Lo que imaginaba, más fama. A este ritmo terminaré estelarizando mi película en la pantalla grande y recibiendo ofertas para crear peluches con mi imagen. Y protagonizando cientos de relatos eróticos, como predije. Al menos espero sean de buen gusto.
– "Así que, aunque mis superiores y yo no aprobamos del todo su expresivo método…" – Prosiguió Smith. – "La positiva recepción de este no nos deja más opción que continuar con nuestra oferta. Además, ya las hemos anunciado como futuras integrantes por demasiado tiempo y el público nos arrojaría a la hoguera si lo decepcionáramos. En todo caso, cuando estén listas para dar ese paso, las estaremos esperando con los brazos abiertos."

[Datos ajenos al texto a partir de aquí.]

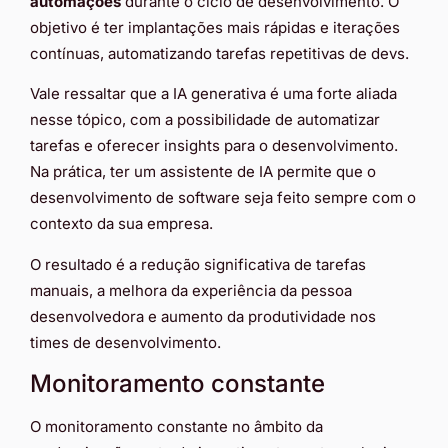
automações
durante o ciclo de desenvolvimento. O
objetivo é ter implantações mais rápidas e iterações
contínuas, automatizando tarefas repetitivas de devs.
Vale ressaltar que a IA generativa é uma forte aliada
nesse tópico, com a possibilidade de automatizar
tarefas e oferecer insights para o desenvolvimento.
Na prática, ter um assistente de IA permite que o
desenvolvimento de software seja feito sempre com o
contexto da sua empresa.
O resultado é a redução significativa de tarefas
manuais, a melhora da experiência da pessoa
desenvolvedora e aumento da produtividade nos
times de desenvolvimento.
Monitoramento constante
O monitoramento constante no âmbito da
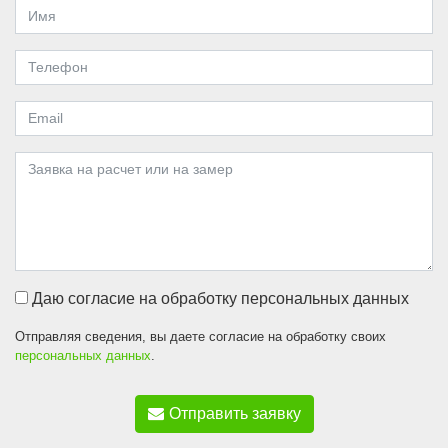
Даю согласие на обработку персональных данных
Отправляя сведения, вы даете согласие на обработку своих
персональных данных
.
Отправить заявку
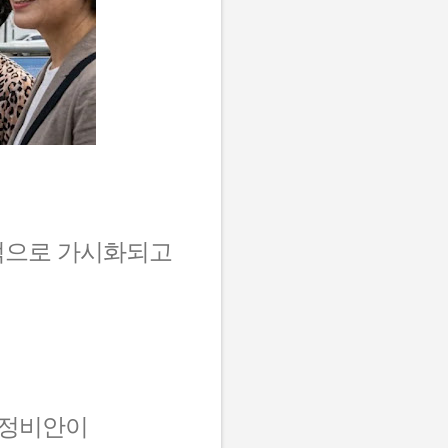
적으로 가시화되고
 정비안이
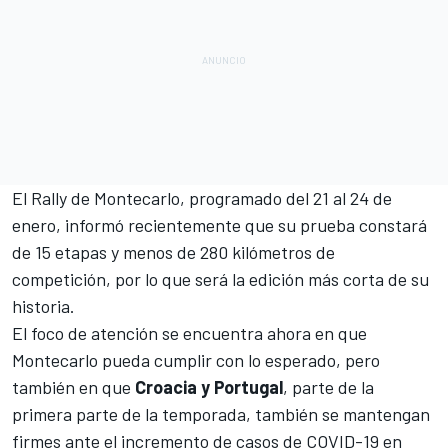
El Rally de Montecarlo, programado del 21 al 24 de
enero, informó recientemente que su prueba constará
de 15 etapas y menos de 280 kilómetros de
competición, por lo que será la edición más corta de su
historia.
El foco de atención se encuentra ahora en que
Montecarlo pueda cumplir con lo esperado, pero
también en que
Croacia y Portugal
, parte de la
primera parte de la temporada, también se mantengan
firmes ante el incremento de casos de COVID-19 en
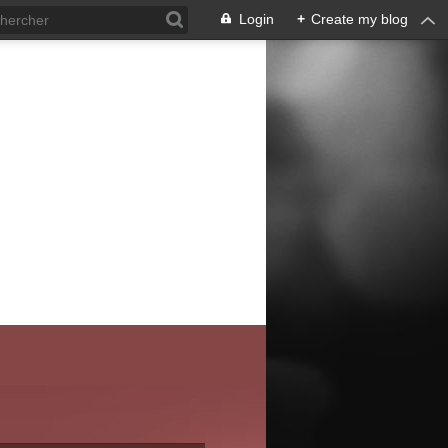
Login
+
Create my blog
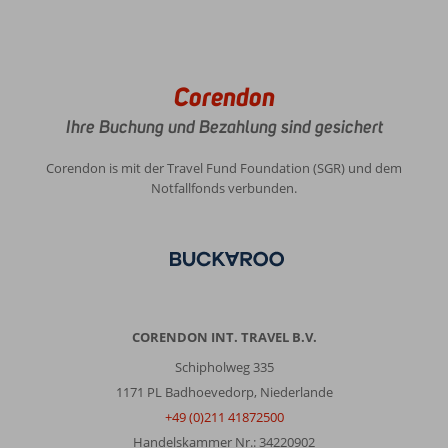
Corendon
Ihre Buchung und Bezahlung sind gesichert
Corendon is mit der Travel Fund Foundation (SGR) und dem
Notfallfonds verbunden.
CORENDON INT. TRAVEL B.V.
Schipholweg 335
1171 PL Badhoevedorp, Niederlande
+49 (0)211 41872500
Handelskammer Nr.: 34220902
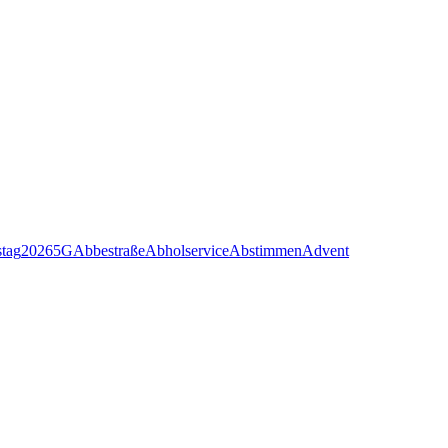
stag
2026
5G
Abbestraße
Abholservice
Abstimmen
Advent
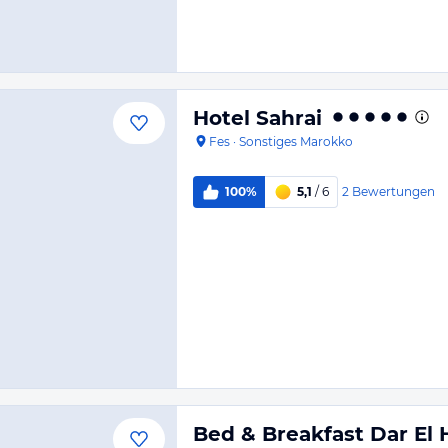
Hotel Sahrai
Fes
·
Sonstiges Marokko
2
Bewertungen
100%
5,1
/ 6
Bed & Breakfast Dar El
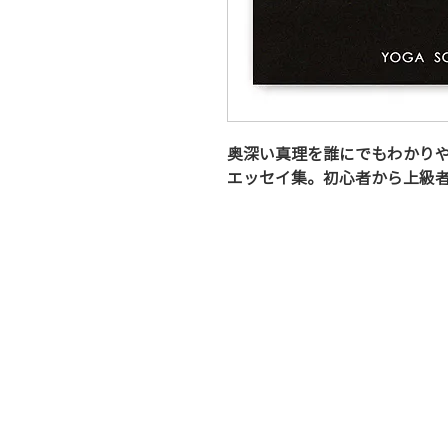
奥深い真理を誰にでもわかり
エッセイ集。初心者から上級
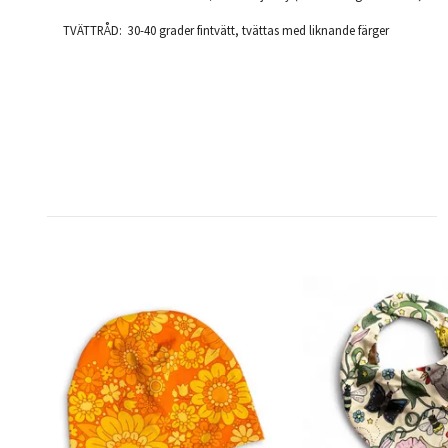
TVÄTTRÅD: 30-40 grader fintvätt, tvättas med liknande färger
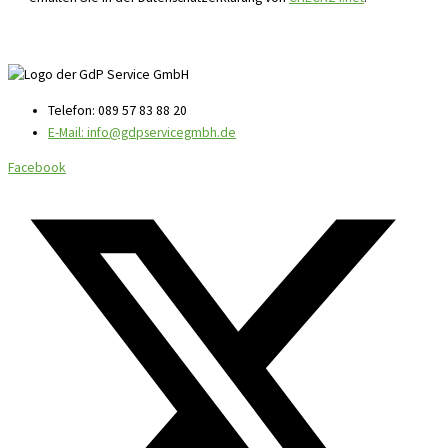
Telefon: 089 57 83 88 20
E-Mail: info@gdpservicegmbh.de
Facebook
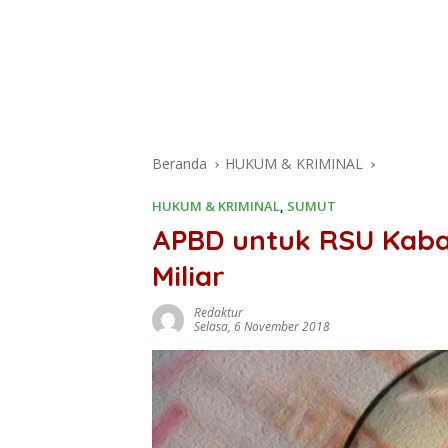
Beranda
HUKUM & KRIMINAL
HUKUM & KRIMINAL
,
SUMUT
APBD untuk RSU Kaban
Miliar
Redaktur
Selasa, 6 November 2018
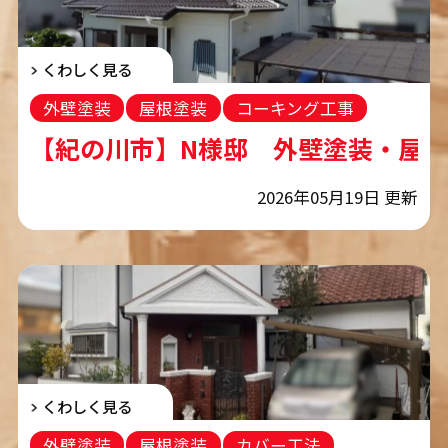
くわしく見る
外壁塗装
屋根塗装
コーキング工事
【紀の川市】N様邸 外壁塗装・屋
2026年05月19日 更新
くわしく見る
外壁塗装
屋根塗装
カバー工法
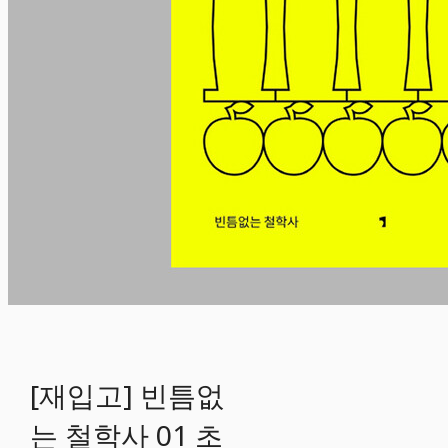
[재입고] 빈틈없
는 철학사 01 초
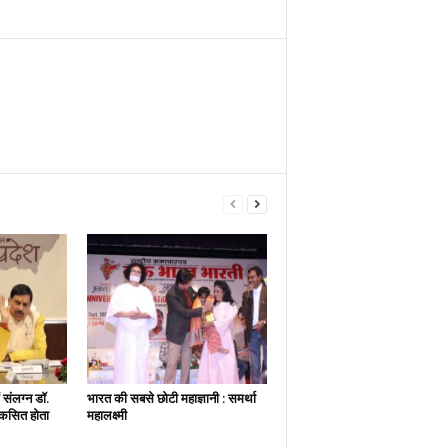
ें संलग्न डॉ.
भारत की सबसे छोटी महाज्ञानी : समर्था
 विकसित होता
महालक्ष्मी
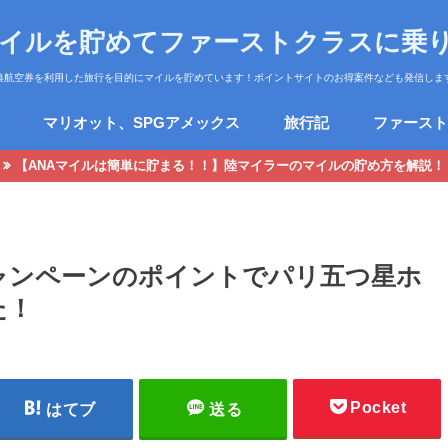
マイルを貯めてファーストクラスに乗
典航空券を利用した旅行を目的にマイルを貯めています！ポイントサイトのお得案件なども発信しま
マリオット、SPGアメックス
旅行記
ファースト
【ANAマイルは簡単に貯まる！！】陸マイラーのマイルの貯め方を解説！
ャンペーンのポイントでパリ五つ星ホ
た！
Pocket
はてブ
送る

– "Gracias, Kuroko." – Le agradecí. – "Ahora, ¿podrías llevarme a casa? Tengo que explicar muchas cosas a una muy furiosa dullahan."
– "No hay problema, casanova. Pero en serio, ¿intercambiaste saliva con Cetania y luego me dices que estás enamorada de Lala?"
– "Es complicado." – Disentí con la cabeza. – "Entre menos trates de comprenderlo, mejor."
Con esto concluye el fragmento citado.